[What you will do] From the records below, set down exactly the lines starting with the line that contains "que vous avez" and going on through the line that contains "Análise comparativa: SpeakSafely e". Nothing else is wanted.

Dataset extract section start

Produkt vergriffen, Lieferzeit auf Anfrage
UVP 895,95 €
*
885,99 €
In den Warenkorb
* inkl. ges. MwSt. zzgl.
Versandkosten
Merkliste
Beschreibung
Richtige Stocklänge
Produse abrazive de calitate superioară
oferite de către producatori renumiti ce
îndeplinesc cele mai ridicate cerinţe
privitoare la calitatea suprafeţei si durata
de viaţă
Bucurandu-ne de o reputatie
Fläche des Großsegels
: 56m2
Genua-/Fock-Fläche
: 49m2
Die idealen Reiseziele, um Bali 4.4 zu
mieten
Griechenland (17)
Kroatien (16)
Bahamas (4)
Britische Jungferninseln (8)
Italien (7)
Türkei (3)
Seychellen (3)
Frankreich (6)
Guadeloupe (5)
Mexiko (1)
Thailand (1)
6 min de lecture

Dataset extract section end
Dataset extract section start

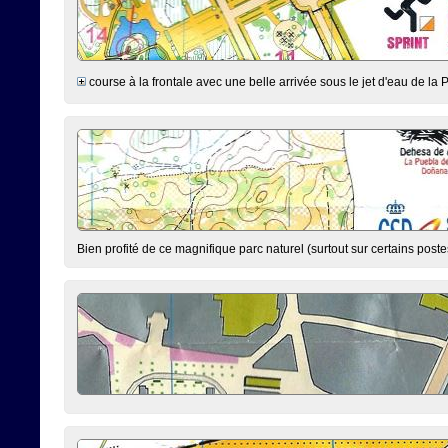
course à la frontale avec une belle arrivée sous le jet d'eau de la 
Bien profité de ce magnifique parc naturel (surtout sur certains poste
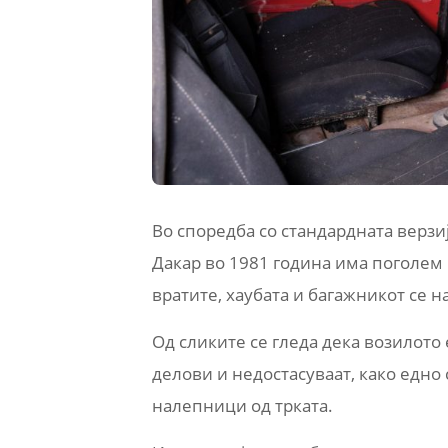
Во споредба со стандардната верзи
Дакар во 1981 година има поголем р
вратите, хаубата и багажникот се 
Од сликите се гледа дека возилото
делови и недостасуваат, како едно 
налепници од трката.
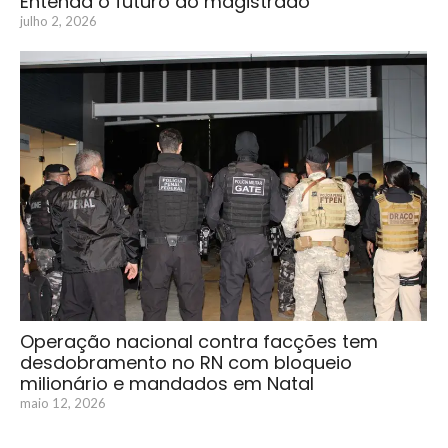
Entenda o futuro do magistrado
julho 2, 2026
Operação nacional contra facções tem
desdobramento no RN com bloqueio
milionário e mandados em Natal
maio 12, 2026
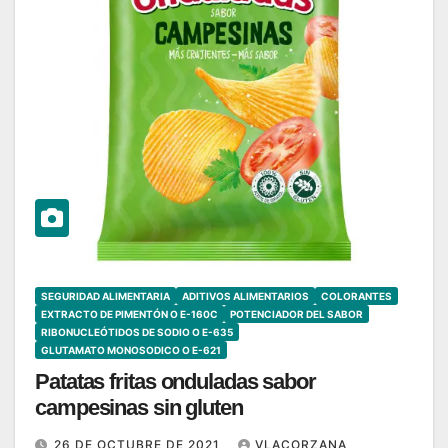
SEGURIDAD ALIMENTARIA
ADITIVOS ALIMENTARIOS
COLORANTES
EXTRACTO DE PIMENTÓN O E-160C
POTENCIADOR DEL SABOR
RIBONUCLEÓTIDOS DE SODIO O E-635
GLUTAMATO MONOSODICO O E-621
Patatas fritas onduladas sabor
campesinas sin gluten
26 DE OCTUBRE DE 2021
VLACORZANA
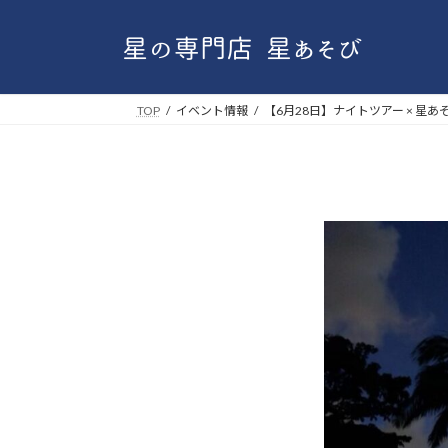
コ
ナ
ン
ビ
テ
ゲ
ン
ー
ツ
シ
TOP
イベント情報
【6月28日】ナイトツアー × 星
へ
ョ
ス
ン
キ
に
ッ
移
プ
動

Dataset extract section end
Dataset extract section start

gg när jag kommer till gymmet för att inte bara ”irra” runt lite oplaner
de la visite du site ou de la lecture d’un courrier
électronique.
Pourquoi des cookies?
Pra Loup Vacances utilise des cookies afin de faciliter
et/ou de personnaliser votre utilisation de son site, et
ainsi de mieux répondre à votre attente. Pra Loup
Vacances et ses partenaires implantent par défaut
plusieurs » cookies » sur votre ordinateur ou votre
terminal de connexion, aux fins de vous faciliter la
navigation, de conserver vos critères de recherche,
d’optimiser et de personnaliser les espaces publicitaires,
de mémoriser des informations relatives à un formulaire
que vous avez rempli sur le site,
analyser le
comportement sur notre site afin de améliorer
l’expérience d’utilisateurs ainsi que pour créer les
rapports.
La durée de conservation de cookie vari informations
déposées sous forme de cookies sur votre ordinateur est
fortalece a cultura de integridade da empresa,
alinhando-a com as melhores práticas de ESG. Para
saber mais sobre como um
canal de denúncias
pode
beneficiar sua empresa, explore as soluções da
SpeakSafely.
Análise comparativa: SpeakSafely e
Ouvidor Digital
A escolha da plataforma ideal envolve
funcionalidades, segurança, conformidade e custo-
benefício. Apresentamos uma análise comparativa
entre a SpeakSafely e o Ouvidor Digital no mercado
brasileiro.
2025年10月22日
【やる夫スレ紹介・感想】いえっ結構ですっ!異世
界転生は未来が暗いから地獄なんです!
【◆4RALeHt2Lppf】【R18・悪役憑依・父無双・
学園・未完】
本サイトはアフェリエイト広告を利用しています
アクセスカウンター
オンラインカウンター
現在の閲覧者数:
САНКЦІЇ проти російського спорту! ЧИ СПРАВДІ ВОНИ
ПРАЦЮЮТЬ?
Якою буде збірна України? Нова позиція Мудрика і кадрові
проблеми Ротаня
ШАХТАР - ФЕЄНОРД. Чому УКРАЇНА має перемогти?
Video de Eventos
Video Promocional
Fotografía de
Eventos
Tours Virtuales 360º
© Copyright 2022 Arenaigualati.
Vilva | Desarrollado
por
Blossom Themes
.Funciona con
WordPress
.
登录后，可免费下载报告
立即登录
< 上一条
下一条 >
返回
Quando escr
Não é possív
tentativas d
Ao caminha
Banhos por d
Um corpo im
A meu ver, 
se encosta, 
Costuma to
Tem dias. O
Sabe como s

Dataset extract section end

[Exercise response]
que vous avez rempli sur le site,
analyser le
comportement sur notre site afin de améliorer
l’expérience d’utilisateurs ainsi que pour créer les
rapports.
La durée de conservation de cookie vari informations
déposées sous forme de cookies sur votre ordinateur est
fortalece a cultura de integridade da empresa,
alinhando-a com as melhores práticas de ESG. Para
saber mais sobre como um
canal de denúncias
pode
beneficiar sua empresa, explore as soluções da
SpeakSafely.
Análise comparativa: SpeakSafely e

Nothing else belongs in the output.